§ **Exercise prompt**
Everything in the listing below should be repeated verbatim, apart from the pictures.

§ **Input**
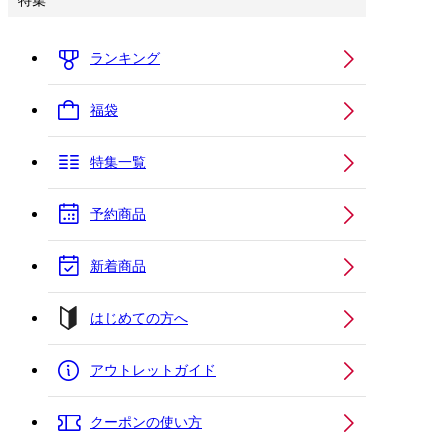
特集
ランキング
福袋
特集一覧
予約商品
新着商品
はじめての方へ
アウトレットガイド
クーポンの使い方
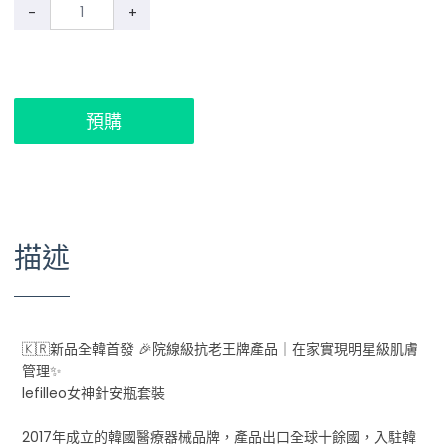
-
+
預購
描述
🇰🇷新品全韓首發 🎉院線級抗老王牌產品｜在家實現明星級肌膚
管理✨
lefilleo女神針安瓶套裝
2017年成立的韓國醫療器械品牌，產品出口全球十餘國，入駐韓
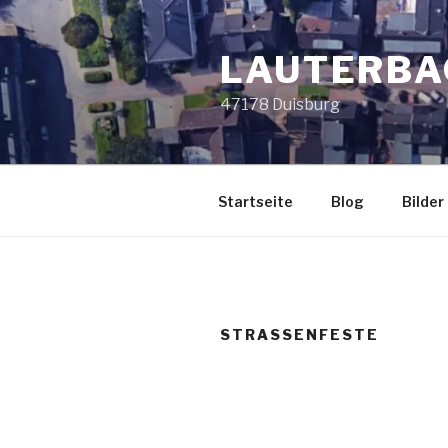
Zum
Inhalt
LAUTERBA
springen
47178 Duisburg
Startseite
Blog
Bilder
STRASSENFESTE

§ **Response below**
特集
ランキング
福袋
特集一覧
予約商品
新着商品
はじめての方へ
アウトレットガイド
クーポンの使い方
-
+
預購
描述
🇰🇷新品全韓首發 🎉院線級抗老王牌產品｜在家實現明星級肌膚
管理✨
lefilleo女神針安瓶套裝
2017年成立的韓國醫療器械品牌，產品出口全球十餘國，入駐韓
Zum
Inhalt
LAUTERBA
springen
47178 Duisburg
Startseite
Blog
Bilder
STRASSENFESTE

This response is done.